For a decade, the southeast corner of William Avenue and King Street remained a patch of weeds and gravel. Sitting right across from city hall, it was a poignant emblem of decline, both for the Exchange District and downtown Winnipeg as a whole.
It's tough to feel good about your town when a vacant lot sits only metres away from the chamber where mayor and city council meet 10 times a year to pass legislation that's supposed to move the city forward.
Happily, this particular lot will soon have a new life as part of Red River College's adaptive re-use of the Union Bank Tower and the surrounding parcels of land.
But too many empty surface lots remain within mere blocks of city hall. And much of Winnipeg's sprawling downtown is used for little more than parking.
There's a very embarrassing empty lot just north of what's still known as the Canwest building, withinhurdling distance of the barricades at Portage and Main. There's an enticing empty lot southwest of MTS Centre. There's a very desirable empty lot across Waterfront Drive from the future Canadian Museum for Human Rights.
Developers are eyeing all of these properties. But these vacant parcels remain that way because the City of Winnipeg makes it easy for them to sit and stagnate.
There are no tax incentives for property owners to build up their surface lot and no penalties for them if they fail to do so.
So speculators sit on empty lots, waiting for that key moment when they can best realize their profits -- or they continue to derive revenue from surface-parking operations.
Surface parking lots are not just ugly. They are a public safety problem. There are no people on these properties, most of the time, so they contribute to downtown's desolation.
Surface parking lots are also environmental nightmares. They allow unfiltered runoff to drain into our sewers and rivers.
Surface parking lots are also the chief contributor to the low density of the entire city, as the central core should be the most densely developed portion of Winnipeg.
On Friday, I asked the city's two leading mayoral candidates what they would do about surface parking lots and downtown density in general.
Challenger Judy Wasylycia-Leis said the issue was important but insisted she would tell me more about it later in the campaign. I believe she believes this is important, but there are only four and a half weeks left before election day.
Incumbent Sam Katz, who promised to do something about surface lots last December, when city council approved the sale of the Winnipeg Square Parkade, was a little quicker on his feet.
He said he is helping to improve density by encouraging the development of the Fort Rouge Yards and the construction of a highrise apartment tower on Assiniboine Avenue. But he actually said nothing about surface lots, which is revealing.

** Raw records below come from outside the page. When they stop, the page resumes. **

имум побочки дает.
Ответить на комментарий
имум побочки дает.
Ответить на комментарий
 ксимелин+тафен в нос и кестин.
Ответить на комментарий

Last year, he hinted he'd do something to urge developers to build up on these eyesores. So I asked him if surface lots should be taxed at their "highest and best use," which means charging their owners property taxes befitting of highrise buildings, not surface parking lots.

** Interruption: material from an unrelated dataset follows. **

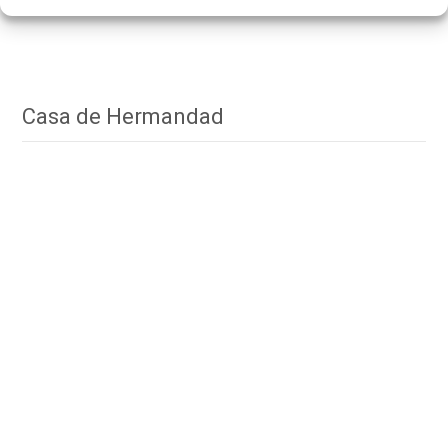
Casa de Hermandad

The mayor grimaced. One of the central issues of the Riverside Park Management affair was a city staffer's decision to assess a lot formerly used by the Winnipeg Goldeyes at its "highest and best use." Katz wasn't about to take the bait he pretty much laid out for himself.
The fact is, nobody at city hall is dealing with surface lots. Only quasi-governmental agencies are thinking about the issue.
Downtown development agency CentreVenture and The Forks-North Portage people would like to build more parkades. The Winnipeg Parking Authority had some ideas, but those won't be known until a long-delayed downtown parking study sees the light of day.
Outgoing parking authority boss Dave Hill may have annoyed some city councillors for getting out in front of issues, but the man knew what he was talking about -- the problem with downtown isn't a lack of parking, but the absence of the right kind of parking.
As Rob Galston and other urbanists have pointed out many times, you only need to spend a few seconds with Google Maps to see how downtown Winnipeg resembles a patchwork of unimproved gravel and concrete.
A simple carrot-and-stick approach could rectify the situation. Developers can and will do the right thing and are even willing to do so.
But if Winnipeg's leaders and would-be leaders couldn't care less, it sets the tone for the rest of the city.
That's why it took a decade to fill a surface lot mere metres from the city council speaker's chair. And that's why one of the most poignant songs ever written about Winnipeg is an elegy about decay.